The AMS technology is known as SCRAMx, and it tests an
offender's perspiration 48 times a day to measure for drinking. The testing
frequency is what allows courts to confirm Sober Days for the highest-risk
offenders.
According to The Century Council, 75% of Hardcore Drunk
Drivers are assessed as alcohol-dependent and cause 57% of fatal accidents
related to alcohol. "Holidays mean family stress, work stress, financial
stress—and they all hit simultaneously," says Iiams. "Add an endless
list of social temptations, and someone with a drinking problem, who naturally
turns to alcohol to cope with stress, is going to struggle this time of
year."
As per Iiams, in 2011, courts in 48 states supervised
598,077 Sober Days for Hardcore Drunk Drivers between Thanksgiving and New
Year's Day.
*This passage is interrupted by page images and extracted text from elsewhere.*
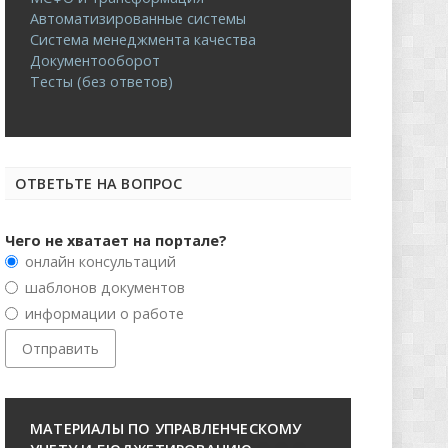
Автоматизированные системы
Система менеджмента качества
Документооборот
Тесты (без ответов)
ОТВЕТЬТЕ НА ВОПРОС
Чего не хватает на портале?
онлайн консультаций
шаблонов документов
информации о работе
МАТЕРИАЛЫ ПО УПРАВЛЕНЧЕСКОМУ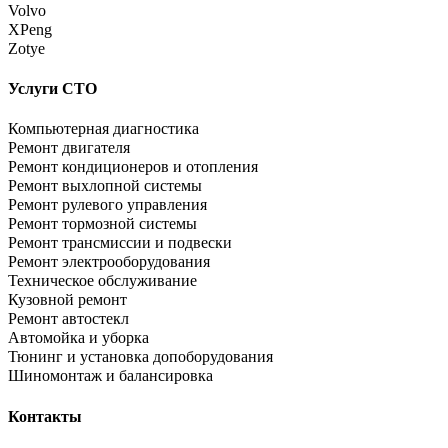
Volvo
XPeng
Zotye
Услуги СТО
Компьютерная диагностика
Ремонт двигателя
Ремонт кондиционеров и отопления
Ремонт выхлопной системы
Ремонт рулевого управления
Ремонт тормозной системы
Ремонт трансмиссии и подвески
Ремонт электрооборудования
Техническое обслуживание
Кузовной ремонт
Ремонт автостекл
Автомойка и уборка
Тюнинг и установка допоборудования
Шиномонтаж и балансировка
Контакты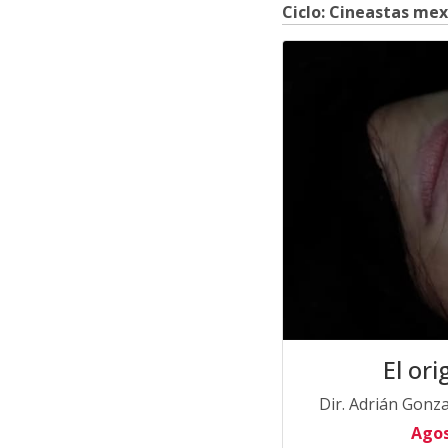
Ciclo: Cineastas me
El ori
Dir. Adrián Gonz
Agos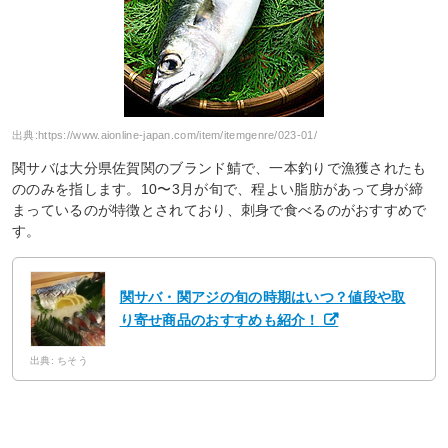
出典:
https://www.aionline-japan.com/item/itemgenre/023-01/
関サバは大分県佐賀関のブランド鯖で、一本釣りで漁獲されたも
ののみを指します。10〜3月が旬で、程よい脂肪があって身が締
まっているのが特徴とされており、刺身で食べるのがおすすめで
す。
関サバ・関アジの旬の時期はいつ？値段や取
り寄せ商品のおすすめも紹介！
出典: ちそう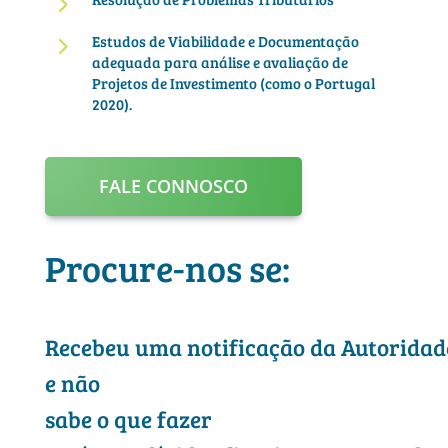
5
5
Estudos de Viabilidade e Documentação
adequada para análise e avaliação de
Projetos de Investimento (como o Portugal
2020).
FALE CONNOSCO
Procure-nos se:
Recebeu uma notificação da Autoridad
e não
sabe o que fazer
The Century Council defines a Hardcore Drunk Drivers as those who
drive at high BACs (0.15 or above), do so repeatedly as demonstrated by having
more than one drunk driving arrest, and are highly resistant to changing their
behavior despite previous sanctions, treatment, or education. Iiams says that
even with the jump in drinking violations, which averages 24% over the entire
41 day holiday season, in 2011, on average 99.37% of the drunk drivers they
monitored were completely sober on any given day. "That means testing
confirmed that 99.37% of those high-risk offenders were not drinking, and they
were not drinking and driving," he says.